Pubblicato in Pneumatici da , giovedì 14 maggio 2015 0

Gli pneumatici fuori uso o PFU possono costituire un interessante argomento di conversazione quando sedete dal gommista ed attendete il fatidico cambio gomme. Essere informati sulla filiera che conduce gli pneumatici dalla produzione allo smaltimento può non guastare.

Pneumatici o rifiuti? La responsabilità del produttore/detentore di rifiuti

Nel momento in cui decidete di visitare un’officina meccanica attrezzata per il cambio gomme, conferite al gommista il compito di valutare se lo pneumatico usato sia ancora reimpiegabile o ricostruibile. Nel momento in cui il gommista decide di disfarsi della gomma usata, la gomma diventa ufficialmente un rifiuto, definito tecnicamente “pneumatico fuori uso o PFU”.

Cosa genera questo? Dal punto di vista del Codice Ambientale l’atto di disfarsi dello pneumatico,  rende  il gommista un produttore/detentore (per distinguerlo dal produttore/importatore) di rifiuti e lo obbliga a garantire il corretto recupero o smaltimento degli pneumatici fuori uso. Tale obbligo può essere assolto conferendo gli pneumatici fuori uso a soggetti autorizzati o al servizio pubblico di raccolta, previa apposita convenzione.

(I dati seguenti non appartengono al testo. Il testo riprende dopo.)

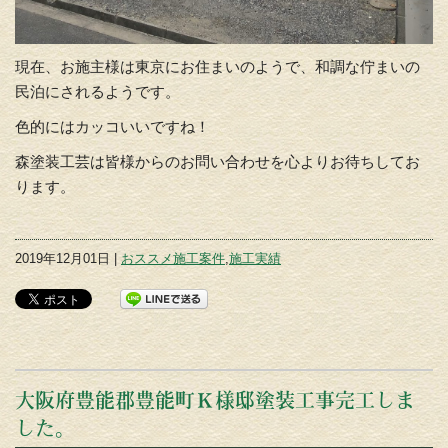
現在、お施主様は東京にお住まいのようで、和調な佇まいの
民泊にされるようです。
色的にはカッコいいですね！
森塗装工芸は皆様からのお問い合わせを心よりお待ちしてお
ります。
2019年12月01日 |
おススメ施工案件
,
施工実績
大阪府豊能郡豊能町Ｋ様邸塗装工事完工しま
した。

In questo punto, si differenzia la responsabilità del gommista in merito alla destinazione finale degli pneumatici fuori uso:

  • Nel caso di conferimento degli pneumatici fuori uso al servizio pubblico di raccolta, la responsabilità del gommista per la corretta gestione dei rifiuti viene immediatamente esclusa.
  • Nel caso in cui la consegna avvenga a favore di soggetti terzi autorizzati, il gommista resta responsabile dei rifiuti fino a che non sia avvenuto – ed egli non possa certificare attraverso un apposito formulario – l’arrivo a destino degli pneumatici fuori uso.

Pneumatici fuori uso o PFU. La responsabilità dell’utilizzatore.

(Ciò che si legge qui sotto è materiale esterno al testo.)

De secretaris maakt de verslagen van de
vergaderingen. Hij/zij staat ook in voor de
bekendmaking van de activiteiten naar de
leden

Chi paga lo smaltimento/riciclo degli pneumatici fuori uso? Gli utilizzatori del bene, cioè noi.

La responsabilità dell’utilizzatore del bene, si stabilisce da subito, nel momento dell’acquisto del treno di gomme che state facendo montare al gommista di cui sopra. Quello con cui state esibendo le vostre conoscenze in materia di rifiuti speciali!

Come si esplicita la nostra responsabilità? Semplice, nel pagamento al venditore (sia esso il gommista o un sito internet) dell’ormai noto contributo per gli pneumatici fuori uso. Il nostro contributo serve ad accompagnare lo pneumatico fuori uso alla sua vita futura.

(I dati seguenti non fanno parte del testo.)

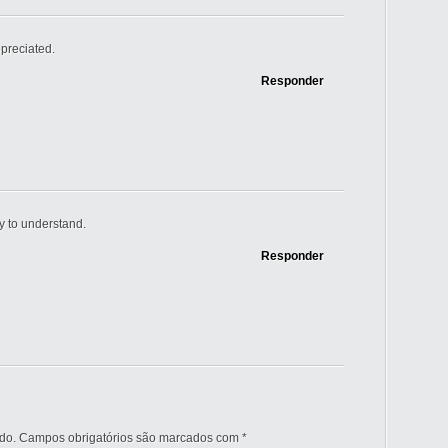
ppreciated.
Responder
y to understand.
Responder
do.
Campos obrigatórios são marcados com
*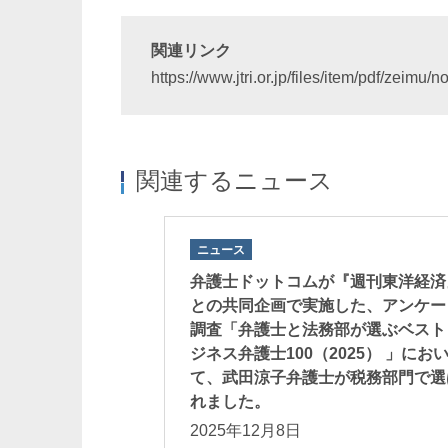
関連リンク
https://www.jtri.or.jp/files/item/pdf/zeimu
関連するニュース
ニュース
弁護士ドットコムが『週刊東洋経済
との共同企画で実施した、アンケー
調査「弁護士と法務部が選ぶベスト
ジネス弁護士100（2025） 」にお
て、武田涼子弁護士が税務部門で選
れました。
2025年12月8日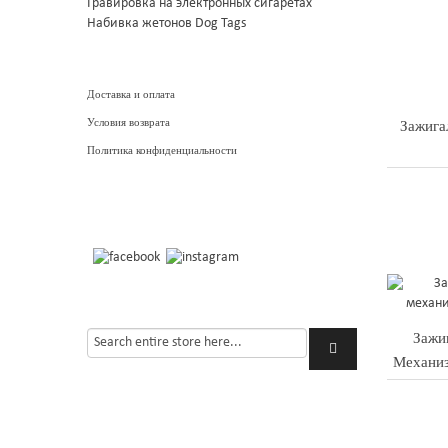
Гравировка на электронных сигаретах
Набивка жетонов Dog Tags
Доставка и оплата
Условия возврата
Зажига
Политика конфиденциальности
Зажи
Механиз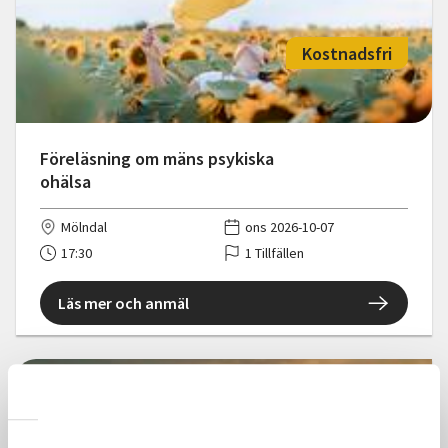
Kostnadsfri
Föreläsning om mäns psykiska
ohälsa
Mölndal
ons 2026-10-07
17:30
1 Tillfällen
Läs mer och anmäl
Kostnadsfri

La dimensione del contributo varia a seconda dei consorzi che si prendono cura dello smaltimento/riciclo degli pneumatici fuori uso. In generale, per le auto, varia da 2,35 Euro a 2,90 Euro.

Pneumatici fuori uso: la responsabilità del produttore/importatore

Come è possibile sapere se tutti gli pneumatici fuori uso sono stati avviati alla corretta fine? Da questo punto di vista, il Codice Ambientale pone un obbligo in capo al produttore/importatore, cioè a colui che immette sul mercato il bene da cui originerà il rifiuto.

Il produttore/importatore di pneumatici ha l’obbligo di smaltire, direttamente o attraverso enti terzi, normalmente consorzi, un quantitativo di pneumatici fuori uso pari al quantitativo di gomme nuove immesse sul mercato nell’anno precedente.

Pneumatici fuori uso: l’importanza del riciclo

I consorzi destinati a prendersi cura dello smaltimento/riciclo degli pneumatici fuori uso hanno l’obiettivo di entrare in controllo del 100% di PFU entro la fine del 2013. Questo è un obiettivo sfidante quanto importante perché gli pneumatici fuori uso ammontano annualmente a 400.000 tonnellate di rifiuti speciali che possono essere convertiti in energia o materiali di altra natura (v. il playground nella fotografia). Per il bene di tutti. Nostro, dell’ambiente e del Pianeta.